There are several problems with such a scenario. The main one is that the production of human consciousness by the brain is one of the great mysteries of nature, and there is little hope that we will be able to solve it through brain scanning. No matter how closely we examine a neuron or brain tissue with a scanning device, it seems unlikely we will ever be able to say, “Aha, there is a thought being produced,” or “I see it now; there is a memory being stored.” So brain-scanning offers little hope that we will be able to understand the brain and consciousness enough to perfectly reproduce it electronically. There is also the whole duplication problem discussed here.
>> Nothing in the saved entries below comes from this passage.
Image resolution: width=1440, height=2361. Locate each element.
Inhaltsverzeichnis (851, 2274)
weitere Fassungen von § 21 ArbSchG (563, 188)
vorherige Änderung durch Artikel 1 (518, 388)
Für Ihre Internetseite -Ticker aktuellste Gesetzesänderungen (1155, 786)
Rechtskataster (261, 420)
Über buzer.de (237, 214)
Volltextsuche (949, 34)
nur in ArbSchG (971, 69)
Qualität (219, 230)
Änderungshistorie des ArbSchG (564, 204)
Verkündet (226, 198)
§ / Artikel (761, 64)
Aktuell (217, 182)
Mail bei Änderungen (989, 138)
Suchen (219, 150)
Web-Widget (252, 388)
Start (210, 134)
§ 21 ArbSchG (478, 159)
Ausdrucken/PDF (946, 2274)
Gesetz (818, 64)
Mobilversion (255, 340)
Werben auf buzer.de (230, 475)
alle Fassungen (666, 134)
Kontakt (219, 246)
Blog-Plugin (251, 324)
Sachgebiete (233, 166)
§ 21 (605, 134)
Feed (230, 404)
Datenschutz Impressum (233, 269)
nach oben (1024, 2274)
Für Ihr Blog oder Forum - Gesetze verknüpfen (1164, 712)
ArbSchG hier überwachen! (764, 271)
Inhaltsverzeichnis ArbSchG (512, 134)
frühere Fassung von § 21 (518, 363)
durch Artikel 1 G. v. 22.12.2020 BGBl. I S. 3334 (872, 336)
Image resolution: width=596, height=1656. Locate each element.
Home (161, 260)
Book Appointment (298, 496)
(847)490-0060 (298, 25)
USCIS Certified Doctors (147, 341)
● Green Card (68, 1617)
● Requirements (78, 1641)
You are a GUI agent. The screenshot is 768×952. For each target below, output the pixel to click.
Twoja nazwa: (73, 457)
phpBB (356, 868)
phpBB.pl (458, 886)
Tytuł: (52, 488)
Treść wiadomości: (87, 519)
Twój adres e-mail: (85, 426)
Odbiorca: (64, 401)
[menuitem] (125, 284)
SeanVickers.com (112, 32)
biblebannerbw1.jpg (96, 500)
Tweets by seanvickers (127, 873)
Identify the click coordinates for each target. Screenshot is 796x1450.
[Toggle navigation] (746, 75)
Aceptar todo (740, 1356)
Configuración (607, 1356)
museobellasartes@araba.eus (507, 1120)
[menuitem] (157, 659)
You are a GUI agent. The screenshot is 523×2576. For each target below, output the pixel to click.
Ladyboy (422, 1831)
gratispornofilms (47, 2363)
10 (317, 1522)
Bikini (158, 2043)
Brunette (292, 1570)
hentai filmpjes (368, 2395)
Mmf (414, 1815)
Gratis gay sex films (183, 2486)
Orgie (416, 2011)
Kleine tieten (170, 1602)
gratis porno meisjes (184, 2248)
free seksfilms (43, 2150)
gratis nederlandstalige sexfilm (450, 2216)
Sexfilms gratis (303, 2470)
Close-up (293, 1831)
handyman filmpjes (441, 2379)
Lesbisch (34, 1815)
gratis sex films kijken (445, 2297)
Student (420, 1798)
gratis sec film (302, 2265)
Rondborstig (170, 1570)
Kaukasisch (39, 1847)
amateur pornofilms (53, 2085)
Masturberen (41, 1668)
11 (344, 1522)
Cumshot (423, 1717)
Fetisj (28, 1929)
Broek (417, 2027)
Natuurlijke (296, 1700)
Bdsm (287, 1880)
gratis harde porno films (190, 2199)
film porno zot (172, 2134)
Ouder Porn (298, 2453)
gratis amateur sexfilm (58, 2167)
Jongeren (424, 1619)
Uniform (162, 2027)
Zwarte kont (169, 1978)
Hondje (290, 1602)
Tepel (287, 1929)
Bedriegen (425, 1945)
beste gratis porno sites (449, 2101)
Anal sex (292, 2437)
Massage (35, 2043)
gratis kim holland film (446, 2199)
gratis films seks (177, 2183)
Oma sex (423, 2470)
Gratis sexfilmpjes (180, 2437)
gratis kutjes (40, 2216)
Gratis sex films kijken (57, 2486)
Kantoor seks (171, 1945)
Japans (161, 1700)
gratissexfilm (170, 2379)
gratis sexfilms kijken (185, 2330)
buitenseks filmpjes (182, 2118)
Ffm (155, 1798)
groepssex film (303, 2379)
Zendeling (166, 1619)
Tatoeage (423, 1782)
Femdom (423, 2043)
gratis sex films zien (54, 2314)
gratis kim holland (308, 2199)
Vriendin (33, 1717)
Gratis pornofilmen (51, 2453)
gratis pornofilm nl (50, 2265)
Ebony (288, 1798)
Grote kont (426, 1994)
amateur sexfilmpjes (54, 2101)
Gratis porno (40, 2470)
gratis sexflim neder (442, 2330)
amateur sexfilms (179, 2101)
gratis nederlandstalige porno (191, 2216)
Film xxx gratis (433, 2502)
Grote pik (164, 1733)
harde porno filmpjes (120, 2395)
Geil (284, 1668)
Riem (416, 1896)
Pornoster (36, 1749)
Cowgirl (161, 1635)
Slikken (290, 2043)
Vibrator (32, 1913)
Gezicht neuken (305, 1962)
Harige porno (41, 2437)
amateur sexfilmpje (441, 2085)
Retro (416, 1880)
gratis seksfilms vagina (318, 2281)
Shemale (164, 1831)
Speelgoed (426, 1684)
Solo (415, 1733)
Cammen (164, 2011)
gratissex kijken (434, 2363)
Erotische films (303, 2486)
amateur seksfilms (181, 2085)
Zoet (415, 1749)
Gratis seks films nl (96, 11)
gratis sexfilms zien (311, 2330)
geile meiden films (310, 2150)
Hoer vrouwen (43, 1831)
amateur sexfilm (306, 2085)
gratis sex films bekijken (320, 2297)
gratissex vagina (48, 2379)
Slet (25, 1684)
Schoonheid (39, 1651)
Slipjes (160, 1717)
We should not necessarily be depressed if digital immortality is not possible. The situation can be expressed through the flow chart shown below. The question is: is the origin of spiritual human consciousness from mere physical matter a kind of “miracle of consciousness” that can never be understood in terms of mere physics, chemistry, and biology – perhaps something that can only be understood through some more transcendent principles? If the answer to that question is “no,” then there is perhaps some hope that some of us may be able to achieve some kind of digital immortality by uploading our minds into machines. But if the answer to this question is “yes,” then there is a distinct possibility that such transcendent principles may open the door to some kind of spiritual immortality. I don't find this latter possibility to be any less hopeful than the first.